De acordo com o Lean Institute, o sistema de produção da montadora japonesa Toyota representa as raízes da filosofia Lean.
Com início no pós-segunda guerra mundial e o Japão devastado pelo conflito, a Toyota foi obrigada a reinventar o modo de produção, pois precisava produzir com diversidade, em pequena escala, com baixo custo para competir com as gigantes norte-americanas GM e Ford.
A Toyota, criou, então uma série de conceitos, técnicas e práticas de gestão que permitiam eliminar os desperdícios tradicionais dos processos produtivos, cortando custos e aumentando a eficiência.

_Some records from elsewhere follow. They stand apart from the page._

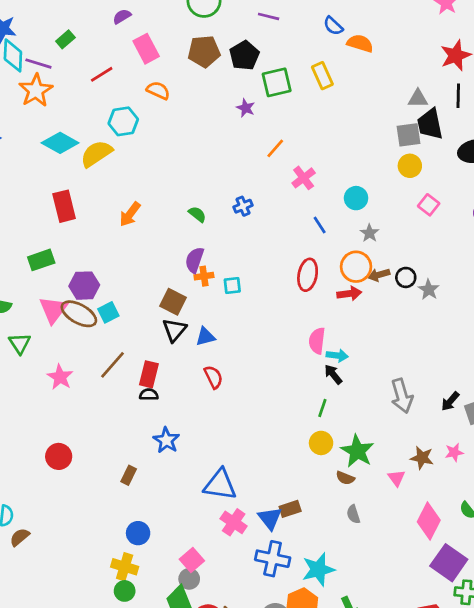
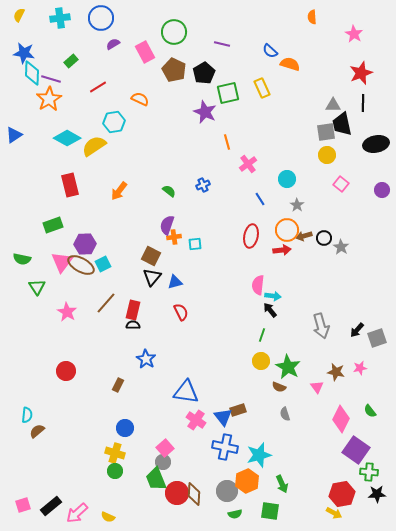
pink rectangle: (146, 49) -> (145, 52), moved
brown pentagon: (204, 51) -> (174, 70), turned 30
purple star: (246, 108) -> (205, 112), size x1.6
orange line: (275, 148) -> (227, 142), turned -56

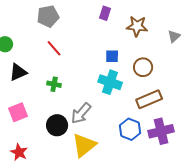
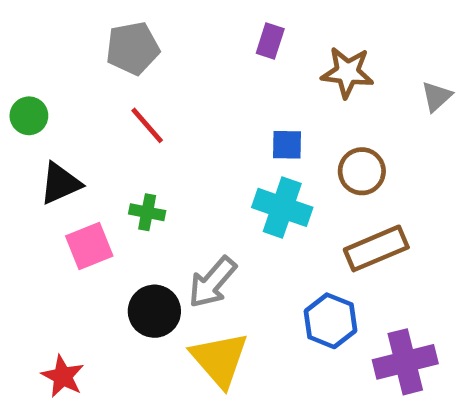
pink square: (18, 112) -> (89, 246), moved
purple cross: (161, 131) -> (405, 362), moved
yellow triangle: (84, 145) -> (220, 359), turned -32

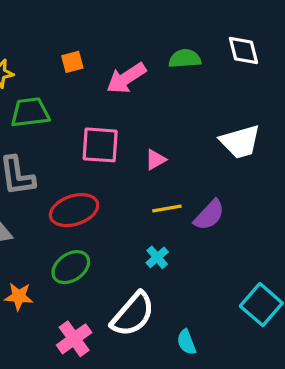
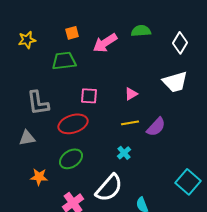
white diamond: (243, 50) -> (180, 43), moved, turned 45
green trapezoid: (30, 112) -> (64, 61), moved
pink square: (100, 145) -> (89, 96), moved, size x0.7
pink triangle: (155, 160) -> (131, 94), moved

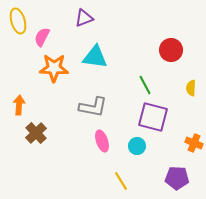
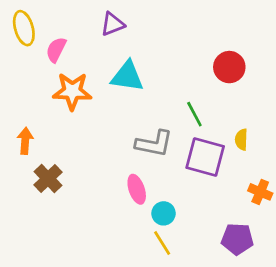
yellow semicircle: (191, 88) -> (241, 140), moved
gray L-shape: (93, 107) -> (154, 144), moved
cyan circle: (137, 146) -> (164, 213), moved

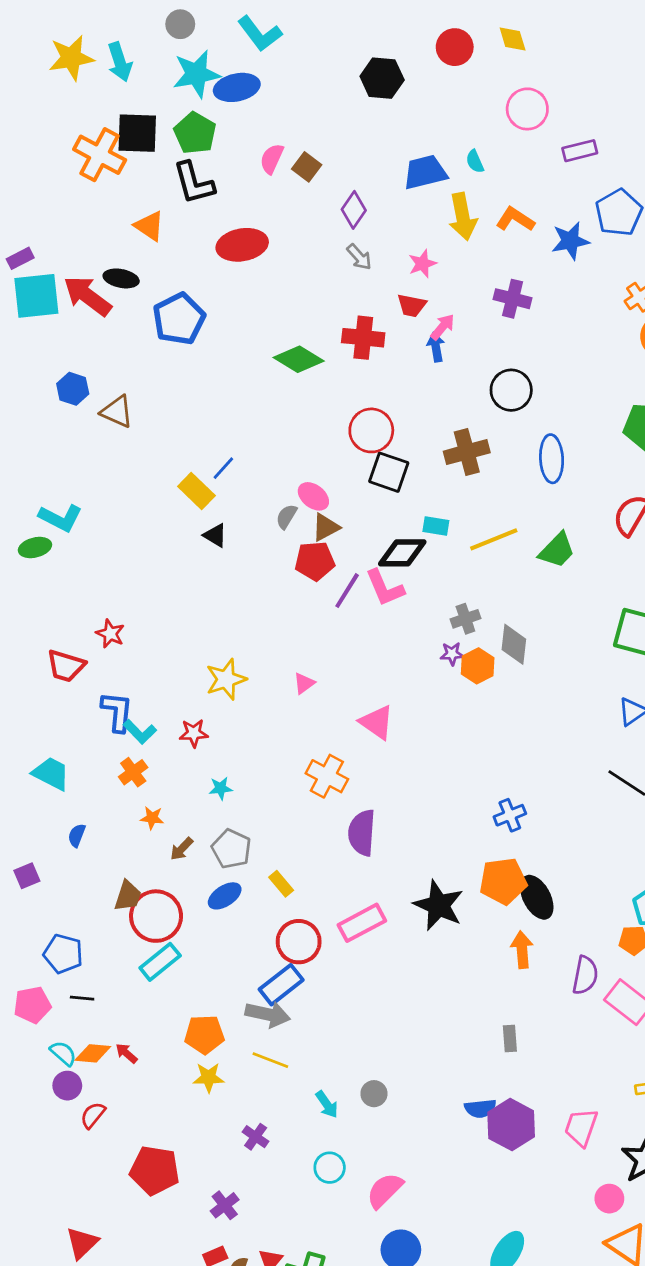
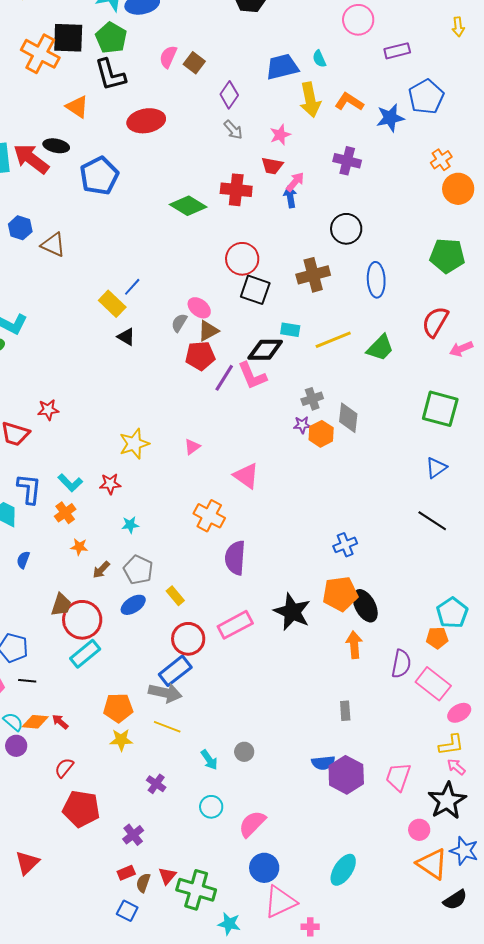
red star: (110, 634) -> (48, 410), turned -30
blue L-shape: (117, 712) -> (29, 489), moved
red semicircle: (93, 1115) -> (64, 768), moved

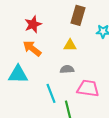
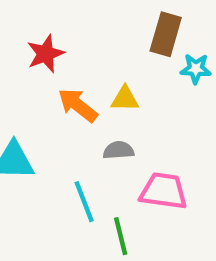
brown rectangle: (78, 15) -> (166, 34), moved
orange arrow: (32, 48) -> (78, 105), moved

Foi quando, nas décadas de 1980 e 1990, um grupo de pesquisadores do Massachusetts Institute of Technology (MIT), dos Estados Unidos, fez uma grande pesquisa sobre a indústria automotiva mundial.
Tal estudo revelou ao mundo o Sistema Toyota, num livro lançado em 1990, chamado “A máquina que mudou o mundo”, que se tornou best-seller mundial ao iniciar a divulgação planetária das técnicas de produção da montadora Toyota, que se tornaram base para o Lean.